外、というのはころにーの外のウチュウってところなんだと聞いても、正直ちんぷんかんぷんだ。あたしがいま居るのはすたあしっぷと言って、ロシュアとイーシンがころにーところにーの間を移動するのに使う乗り物。あの日、あたしとウユラが見た、眩しいひかりの正体は、すたあしっぷがころにーに入った時のひかりだそうで──ぶっちゃけ何も解らない。
「これって夢かな?」
隣でウユラが囁いた。
「ウユラはどっちがいい?」
聞いてみた。
「んー。どうかなあ」
──あたしがあの地下壕の救護室で眠っている間、ウユラは長老と話をしたんだと聞いた。ドラゴンは暗くなるといっそう凶暴になる。でも、ずうっとお日様でころにーの中を満遍なく照らし続けるためのえねるぎーは確保できず、一日の半分はお日様を休ませなきゃならなかった。だから七つの鐘が鳴った以降の外出を禁じた。お日様を休ませる間、凶暴になるドラゴンからみんなを守るためだった。長老は長老なりに、あたしたちを守ろうとしてくれていたんだ。でも、ロシュアとイーシンがやって来て、ディズを鎮めると知らされて──いよいよチュウオウに見捨てられたと思った長老は、いっそディズがロシュアとイーシンをやっつければいいと考えて、二度とお日様が昇らないようにした。そうしてロシュアとイーシンを騙した。明るくなるのを待て、と。
「おじいちゃんたちは間違ったことをした。それはいけないことだけど──でも、間違ったのは、おじいちゃんたちだけじゃないよなあって」
ちらっとウユラを見るとウユラは、じいっとほしを見上げていた。ついこの前までの泣き虫ウユラはすっかり消えちゃったみたい。
「ねえ。イリューアについて教えてくれない?」
改めてウユラに聞かれた。ちょっとだけ、迷って。
「……あたしにもよく解んない。気がついたらウユラが側にいたみたいに、気がついたらそこにいた、って感じかな。
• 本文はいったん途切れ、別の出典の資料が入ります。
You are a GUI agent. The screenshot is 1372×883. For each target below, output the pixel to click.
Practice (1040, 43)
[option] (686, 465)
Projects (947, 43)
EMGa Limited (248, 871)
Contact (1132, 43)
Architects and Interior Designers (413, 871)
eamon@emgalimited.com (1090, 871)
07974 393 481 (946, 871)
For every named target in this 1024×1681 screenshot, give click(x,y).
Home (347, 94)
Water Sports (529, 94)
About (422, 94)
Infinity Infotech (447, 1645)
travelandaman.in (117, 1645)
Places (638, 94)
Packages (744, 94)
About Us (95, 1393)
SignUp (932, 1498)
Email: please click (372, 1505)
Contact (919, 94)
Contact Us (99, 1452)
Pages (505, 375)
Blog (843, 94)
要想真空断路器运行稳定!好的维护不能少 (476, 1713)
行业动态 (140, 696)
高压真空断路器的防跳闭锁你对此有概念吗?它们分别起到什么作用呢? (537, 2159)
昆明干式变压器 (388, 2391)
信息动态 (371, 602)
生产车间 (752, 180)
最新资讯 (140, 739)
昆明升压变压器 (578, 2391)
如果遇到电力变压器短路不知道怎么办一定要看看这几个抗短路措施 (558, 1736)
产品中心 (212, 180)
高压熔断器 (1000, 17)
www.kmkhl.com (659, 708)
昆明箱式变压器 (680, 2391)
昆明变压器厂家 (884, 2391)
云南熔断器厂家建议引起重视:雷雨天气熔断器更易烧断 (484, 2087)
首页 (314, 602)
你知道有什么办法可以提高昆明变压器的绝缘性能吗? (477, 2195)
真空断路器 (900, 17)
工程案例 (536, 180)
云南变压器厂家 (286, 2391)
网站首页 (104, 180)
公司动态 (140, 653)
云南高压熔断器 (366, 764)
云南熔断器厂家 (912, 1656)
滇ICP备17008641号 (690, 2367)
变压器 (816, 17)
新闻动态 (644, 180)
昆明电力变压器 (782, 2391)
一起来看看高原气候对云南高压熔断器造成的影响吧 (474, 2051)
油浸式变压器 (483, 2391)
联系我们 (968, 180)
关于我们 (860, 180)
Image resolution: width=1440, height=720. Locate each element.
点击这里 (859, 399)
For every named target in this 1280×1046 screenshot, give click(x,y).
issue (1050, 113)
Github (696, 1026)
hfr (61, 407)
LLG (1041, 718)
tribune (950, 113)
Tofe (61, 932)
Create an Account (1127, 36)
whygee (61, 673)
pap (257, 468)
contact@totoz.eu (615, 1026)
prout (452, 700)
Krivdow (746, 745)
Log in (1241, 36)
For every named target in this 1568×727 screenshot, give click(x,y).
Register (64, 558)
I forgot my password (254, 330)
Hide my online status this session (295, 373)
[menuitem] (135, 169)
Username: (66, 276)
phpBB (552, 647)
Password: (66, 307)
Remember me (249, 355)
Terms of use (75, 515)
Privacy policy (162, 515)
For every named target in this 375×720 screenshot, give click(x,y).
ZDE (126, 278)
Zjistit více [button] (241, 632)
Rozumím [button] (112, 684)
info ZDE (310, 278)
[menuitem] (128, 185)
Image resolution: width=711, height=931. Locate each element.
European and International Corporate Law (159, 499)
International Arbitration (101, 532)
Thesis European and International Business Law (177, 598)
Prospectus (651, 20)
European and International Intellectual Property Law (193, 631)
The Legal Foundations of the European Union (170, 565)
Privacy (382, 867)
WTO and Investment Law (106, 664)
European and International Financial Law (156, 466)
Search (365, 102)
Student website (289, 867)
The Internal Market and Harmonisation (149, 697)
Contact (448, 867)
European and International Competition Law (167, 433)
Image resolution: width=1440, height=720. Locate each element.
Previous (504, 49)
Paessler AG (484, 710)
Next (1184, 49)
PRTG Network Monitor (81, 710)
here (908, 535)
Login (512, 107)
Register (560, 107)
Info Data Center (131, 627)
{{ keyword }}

あっちのウユラ──イリューアは正直苦手だし、できればあんまり関わりたくないけど……、でも、うん、あたしにとっては、イリューアもウユラ、って気がする」
「え、なんか微妙」
ウユラは言葉通り、なんとも表現しにくい微妙な表情を浮かべていた。
「ねえ、その、イリューアに、ヘンなこととかされてないよね?」
ヘンなこと? って、なんだろう? 問い返すとウユラが真っ赤になった。
「考えれば解るでしょ!」
ますます赤くなってウユラが叫ぶ。ウユラが赤くなるとあたしもどぎまぎしちゃうんだ。顔だけじゃなく耳まで熱くなる。
「解るわけないじゃんそんなの!」
悔しいような気がして叫び返す。そこに。
「……ちょっといい? ロシュアが話したいって」
足元に寄ってきたクルは呆れ顔だ。なにもかもが恥ずかしい。クルに頷きを返してウユラが、あたしはさらにその後に続く。あまり広くはない部屋の真ん中にロシュアがいた。イーシンはこんそーるとかいう四角やら丸やらのボタンがたくさん並んだ机の側にいた。ロシュアに勧められた椅子に座る。ウユラとは斜向かいになった。
「イリューア様とのことを聞かせてほしい」
ちらっとウユラを見て、それからロシュアを見た。答えられることなんて、ほんとになんにも、ないんだけどな。ロシュアはあれこれ細かく質問を繰り返すけど、あたしの答えは「解らない」「覚えてない」、または「知らない」のどれかだった。
「……解らん」
ロシュアが戸惑ったような声を上げる。斜向かいのウユラの頭がゆらゆらしているのが目についた。飽きて眠くなったのかな。さすがウユラ。
「お主の話を総合すると、イリューア様は自身の存在を隠す努力はしていたようだな。そしてそれは、今回儂らがあのコロニーに立ち寄って初めて露見した──と」
出来すぎている気がするな──ロシュアが漏らした、その声に答えたのは。
「そうかねえ? 遅かれ早かれ、って気がするけどなー」
呑気な声。いつの間に。イリューアが表に出ていた。
「どっちにしても、コイツに聞いても何も解んないよ。だってオレが封じたから」
「封じた?」
クルが聞く。イリューアは楽しそうに頷いて、立ち上がるとあたしの隣にわざわざ座り直した。
「そ。だってコイツさ、オレに気がついちゃうんだもん。封じるしかないでしょ?」
イリューアより早く? 全然意味が解んない。
「あれっていつだったかな……コイツが二歳くらいのとき? オレの顔見て、ウユラじゃない、って泣き出しちゃってさあ。いやああの時はマジ焦ったよね。だからその場で封じた」
イリューアはあたしの頭をぽんぽんした。長い爪であたしを傷つけないように気遣っているのが解る触れ方だった。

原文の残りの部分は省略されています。